Using this type of payment the client pays for each hour of the freelancer’s work spent on his project. This is one of the most common strategies, but far from the best.

Cons:

  • You should track working hours.
  • You will require less time to complete the project if you learn how to accomplish tasks faster, which means you will earn less.
  • Some clients may think that you are purposely stalling for more time, and another freelancer could do it faster.
  • It will take a lot of calculations.

Pros:

  • Great for projects that don’t have an exact scope of work.
  • The project may take longer to complete, which means you will be paid more.

Day Rate

This type of payment is more suited to long-term collaboration. The payment is for a complete working day or the number of hours you specify. Every day, it is normally 6-8 hours. The customer can choose to pay weekly or every two weeks.

Cons:

  • As with hourly pay, to earn more, you need to spend more time.
  • Most likely, clients will control your working process and are unlikely to be happy if the project is delayed.
  • Earnings are limited.
  • Working with one client will take up most of the day.

Pros:

  • You can set a higher rate since the client does not know how many hours you spend on work.
  • Keeping track of time will be easier than if you’re paid by the hour.

Day rates are better for dealing with big companies that don’t have a fixed volume of tasks but can offer you long-term cooperation.


Fee

With this type of payment, the client pays a fixed amount of money, usually monthly, in return for your time. You are paid even if a client doesn’t need your services for a month. Long-term collaboration benefits from fees.

However, this practice may reduce your schedule flexibility. You must be ready for unexpected tasks or video calls, as well as moving some other clients in your schedule as needed.

Cons:

  • Most clients prefer hourly rates to fees because they know how long it will take you to complete their project.

Pros:

  • You have a permanent job with a steady salary, as well as the ability to stop looking for new customers.
  • The possibility of extending the contract and developing a long-term working relationship.
  • The client can’t control your every action.

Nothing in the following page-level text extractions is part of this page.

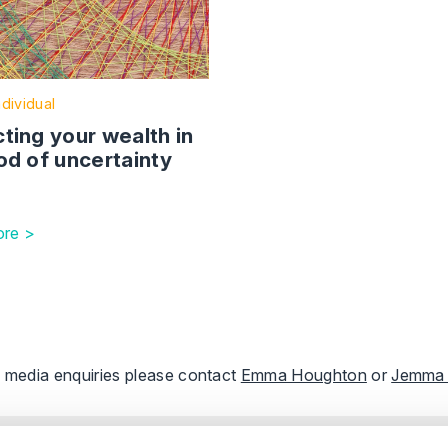
ndividual
ting your wealth in
od of uncertainty
re >
ll media enquiries please contact
Emma Houghton
or
Jemma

It’s better to sign a month-long contract with a fixed charge if you know the project will take several months.

Fixed Rate

Ideal for projects with a well-defined scope of work. A client, for example, requires seven emails for a drip marketing campaign. You establish a fee for the entire job but don’t tell them how long it will take.

Cons:

  • If you haven’t specified a maximum number of edits, the client may request repeated edits.
  • You can underestimate the job’s expense.
  • You may not receive more than the stated amount.

Pros:

  • Earnings do not depend on the hours spent at work.
  • You may make the rate higher.
  • You will be free from tracking your work.

Cost Based on Project Value

In this instance, the value of the final work determines the cost. You’ll need to conduct some study to establish the project’s value to him. Then take a certain percentage for yourself. Keep in mind, however, that this type of payment is better suited for companies with good cash flow.

Cons:

  • The cost depends on estimated income rather than guaranteed income.
  • You’ll have to persuade the client of the project’s financial benefits.

Pros:

  • Possibility of making a lot of money. The more you earn, the bigger the predicted project value becomes.
  • You can do your work more quickly.
  • The task scope is clearly stated.
  • There’s no need to keep track of hours worked.